Interview with Prof. Karim Lekadir, Director of the ‘Artificial Intelligence in Medicine Lab’ at the Universitat de Barcelona (BCN-AIM). He co-authored a study for the European Parliament’s Panel on the Future of Science and Technology (STOA) entitled ‘Artificial Intelligence in healthcare: Applications, risks, ethical and societal impacts’ which he will present on 11 February 2022 at the STOA online workshop ‘Ethical issues in Covid-19 pandemic: The case of digital health applications’.
What is artificial intelligence (AI)?
A general definition of AI is any set of computer programs able to mimic or even surpass human intelligence. For instance, machine learning aims to perform certain tasks learning from examples. Machine learning is closely linked to big data, because the more data is available, the better the algorithms can learn to perform the tasks in question.
What are the most useful applications of AI for medicine?
In medicine, an AI system trained on clinical data might help to diagnose diseases earlier or to produce an individually recommended course of treatment based on past examples of medical diagnoses, treatments, patient follow-ups and outcomes.
Another promising application concerns the processing of complex data such as medical images. Some key information in medical images can go undetected because of small, undiscernible signals that a radiologist cannot easily see with the naked eye. However, an AI algorithm could be trained to better identify these signals and assist radiologists in making more accurate diagnoses. Moreover, AI could be used in healthcare administration and patient triage – prioritisation of medical care–personnel/resource allocation, and process organisation. Finally, AI could be the basis for home-based healthcare programs for self-management of medication/exercise needs, acting as a link between clinicians and patients.
Looking to the future, where do you imagine we might find AI in a hospital?
AI has already made a big impact in medical imaging; where it could serve to automatically identify the organs or lesions of interest, which would save a lot of time for the clinicians. For more complex tasks such as diagnosis or treatment recommendation, more work is required to validate emerging AI solutions and to demonstrate their clinical safety. Furthermore, for the AI tools to be adequately used in future healthcare, clinicians will require training and skills in AI. As Curtis Langlotz, Professor of Radiology at Stanford University puts it: “Artificial intelligence will not replace radiologists … but radiologists who use AI will replace radiologists who don’t.”
What are the potential risks of AI use in medicine?
First of all, the lack of clinical safety. Medical AI may make mistakes, which can harm the patient, due to problems with the data quality, differences in the clinical environment (very different patients in different hospitals), or human error (lack of proper training to use AI).
Second, there are ethical concerns such as potential discrimination against minorities and other population groups. AI outputs can be biased if the data source is itself biased with respect to ethnicity, sex, or other factors. In some cases, AI algorithms have been found to be more accurate for white patients than for black patients or for male patients than female patients, due to imbalance in the training data. However, researchers are currently working on solutions to compensate for such biases in the training data and to obtain AI tools that treat equally all patients independently of their sex, gender, age, or ethnicity.

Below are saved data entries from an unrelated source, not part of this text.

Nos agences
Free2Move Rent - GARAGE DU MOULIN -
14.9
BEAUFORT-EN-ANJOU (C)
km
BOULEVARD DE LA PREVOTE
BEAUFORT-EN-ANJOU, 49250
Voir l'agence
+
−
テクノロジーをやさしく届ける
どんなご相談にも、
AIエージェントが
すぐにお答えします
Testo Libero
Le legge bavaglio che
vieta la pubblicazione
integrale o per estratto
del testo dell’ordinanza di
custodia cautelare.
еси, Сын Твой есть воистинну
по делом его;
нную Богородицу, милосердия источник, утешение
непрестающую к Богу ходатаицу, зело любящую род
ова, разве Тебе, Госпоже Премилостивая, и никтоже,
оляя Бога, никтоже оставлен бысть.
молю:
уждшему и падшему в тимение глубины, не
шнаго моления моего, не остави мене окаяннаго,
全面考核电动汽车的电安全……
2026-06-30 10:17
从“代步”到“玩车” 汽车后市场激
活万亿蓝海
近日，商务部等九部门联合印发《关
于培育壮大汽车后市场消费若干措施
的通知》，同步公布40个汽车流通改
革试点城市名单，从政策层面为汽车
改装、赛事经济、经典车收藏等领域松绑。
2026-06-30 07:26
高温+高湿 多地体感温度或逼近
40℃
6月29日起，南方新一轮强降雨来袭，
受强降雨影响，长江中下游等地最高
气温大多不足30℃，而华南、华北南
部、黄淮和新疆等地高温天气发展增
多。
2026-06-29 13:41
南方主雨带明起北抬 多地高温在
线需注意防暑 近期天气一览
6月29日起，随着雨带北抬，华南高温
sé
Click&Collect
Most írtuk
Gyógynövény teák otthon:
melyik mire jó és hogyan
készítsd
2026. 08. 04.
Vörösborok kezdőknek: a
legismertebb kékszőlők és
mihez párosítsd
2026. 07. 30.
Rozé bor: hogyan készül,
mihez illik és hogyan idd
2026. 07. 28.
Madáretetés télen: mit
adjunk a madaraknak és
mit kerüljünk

Third, accountability in medical AI is complicated because there are so many actors involved. When AI misbehaves or the output is incorrect, who is responsible for the error? The clinician, the hospital, the AI manufacturer, the developers? This is currently unclear and that’s why transparency and traceability are so important in medical AI, to provide continuous information on how the AI tool is designed, developed, validated, and used in day-to-day practice.
Fourth, there are also privacy and security concerns. AI is prone to cyberattacks which could either affect their normal functioning or compromise data protection. That’s why it is important to build more robust computer systems and increase the layers of protection of AI tools.
Finally, lack of acceptance and trust is an important risk. Even if the performance of an AI system is high, reliable, secure, and unbiased, it may still not be accepted because clinicians and patients do not understand or trust the new AI technology. In this respect, increasing education on AI for both clinicians and the public, as well as involving them as stakeholders throughout the whole development process might increase AI acceptability and applicability.
We need to be aware of the risks associated with AI and put in place the right solutions and processes to minimise their implications for the patients and healthcare systems.
How inaccurate is the public perception of AI as human-like robots?
Robotics is an important part of AI, including in healthcare, where AI-driven robots are being developed to assist vulnerable patients at home or help surgeons perform complex surgeries. However, this does not mean that fully autonomous robots will dominate future medical practice. Future AI will help, facilitate, and speed certain processes, but will not fully replace humans in the near future.